Les occupations illégales massives des gens du voyage dont la presse s’est faite l’écho ces dernières années amènent certes leurs lots de déprédations. Les autorités vaudoises semblent avoir été dépassées par l’ampleur prise par le phénomène depuis la pandémie.
Faut-il pour autant être hostile à la survivance, dans les anfractuosités des structures étatiques et économiques modernes, d’autres modes de vie et cultures traditionnels? Nous ne le pensons pas. Si des populations souhaitent vivre en marge de l’écrasante normativité contemporaine, pourquoi pas? Un accès réduit aux services publics de base – disons, l’école et les soins – contre moins d’impôts et plus de liberté, cela paraît un marché acceptable.

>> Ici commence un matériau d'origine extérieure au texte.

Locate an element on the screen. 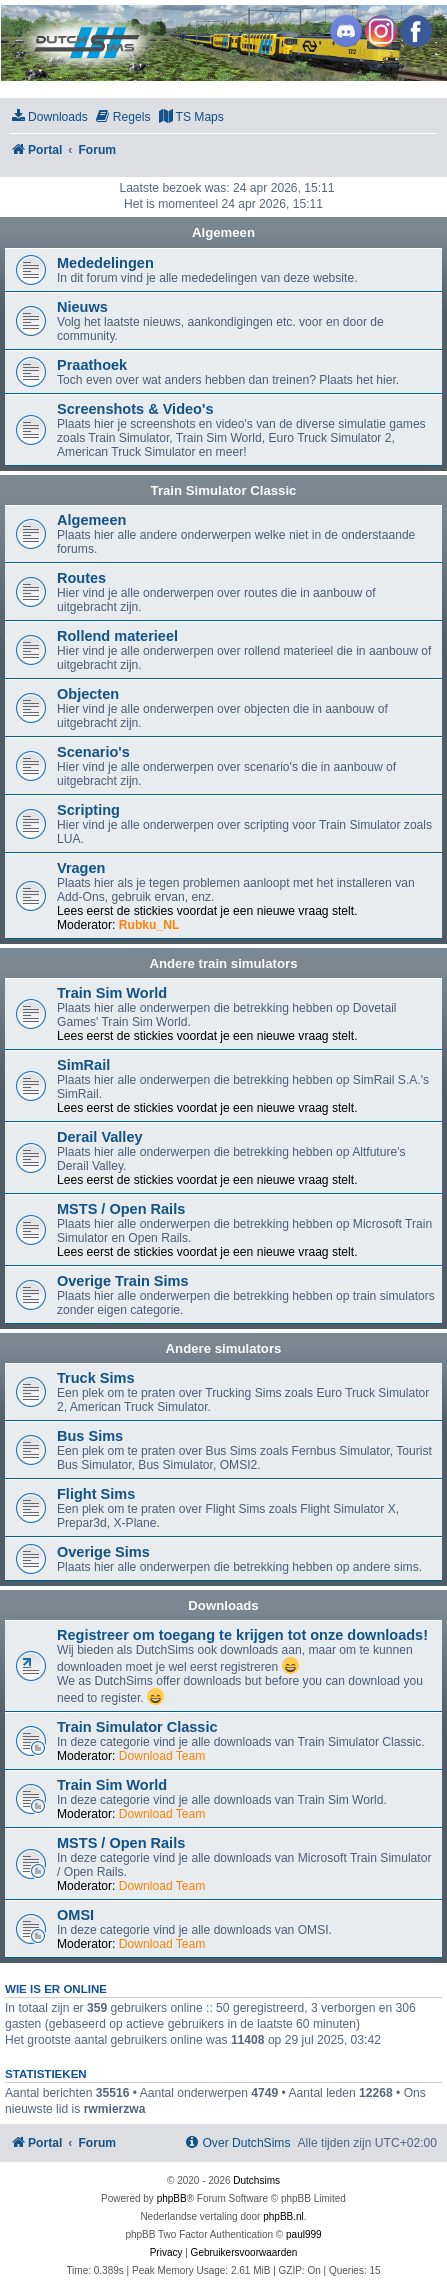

Mais toutes les populations qui prétendent vivre – même passagèrement – dans le pays doivent être logées à la même enseigne quant au respect de l’ordre public. Les autorités ne doivent pas se résigner à l’impuissance et peuvent utiliser le cadre légal existant. Par exemple, l’ALCP permet-elle des interdictions de territoire aux groupes ayant par le passé causé des dégâts? L’Etat doit-il dédommager les communes et les propriétaires réduits à installer, à leurs frais, des blocs de béton sur leurs terrains pour en interdire l’occupation illégale? Doit-il mieux se coordonner avec les polices cantonales et les autorités fédérales sur la frontière occidentale pour canaliser et encadrer dès que possible l’entrée des caravanes sur le territoire vaudois? La loi fédérale sur la circulation routière doit être appliquée à tout le monde de la même manière. Et, cas échéant, des modalités de saisies après amendes et d’expulsions doivent être aménagées et appliquées dans les faits.

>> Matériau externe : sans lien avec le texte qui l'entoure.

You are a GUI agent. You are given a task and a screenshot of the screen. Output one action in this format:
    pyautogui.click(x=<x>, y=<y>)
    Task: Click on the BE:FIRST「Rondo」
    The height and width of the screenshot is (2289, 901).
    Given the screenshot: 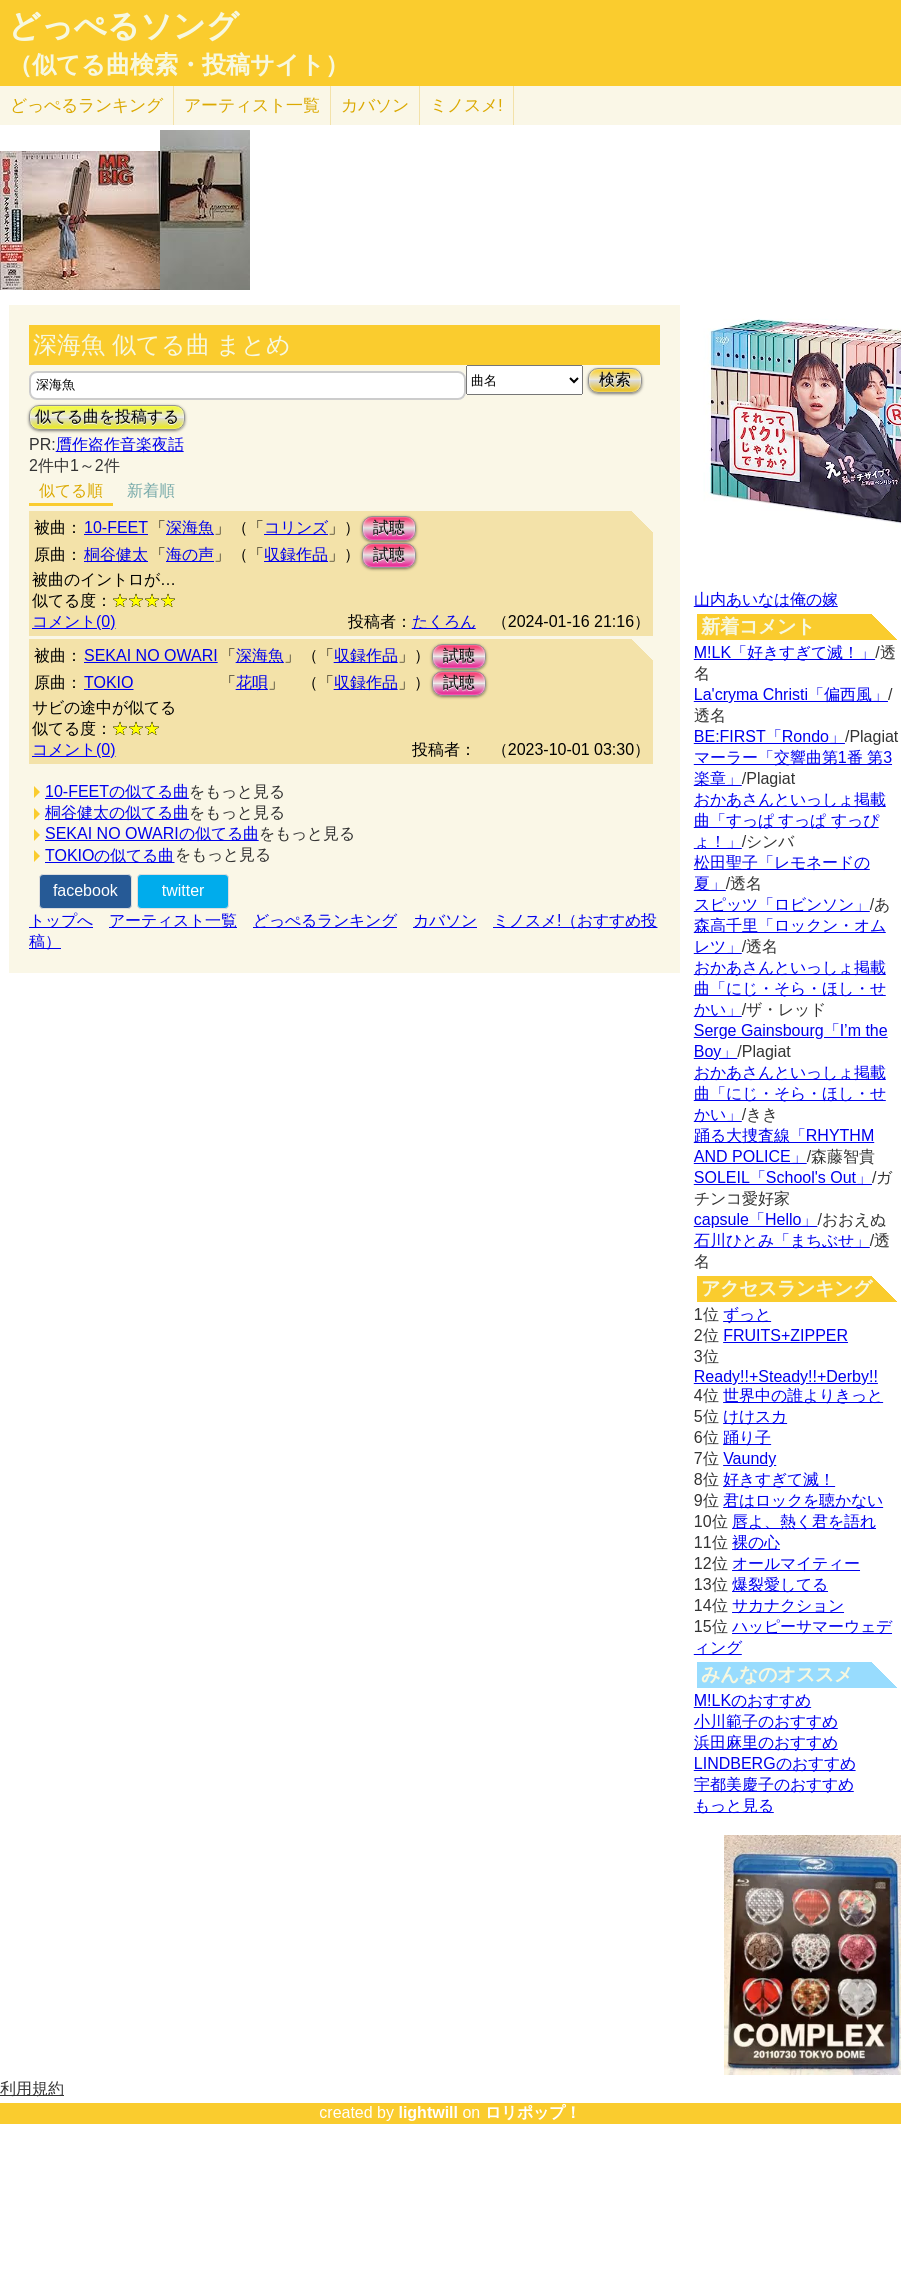 What is the action you would take?
    pyautogui.click(x=769, y=736)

Comme en matière de mendicité, de drogue et de vandalisme, reste la lancinante question de la volonté politique. Il peut sembler un peu court de réduire la complexité du problème à un savant dosage entre laxisme et rigueur. Mais les autorités doivent bien cette fermeté aux citoyens vaudois, qui n’acceptent plus un traitement différent et des règles moins sévères dont ont bénéficié les dernières grandes caravanes passées en Suisse romande, que les autorités semblent surtout avoir toléré par pusillanimité – pas de vague – et dans l’espoir de les voir décamper au plus vite.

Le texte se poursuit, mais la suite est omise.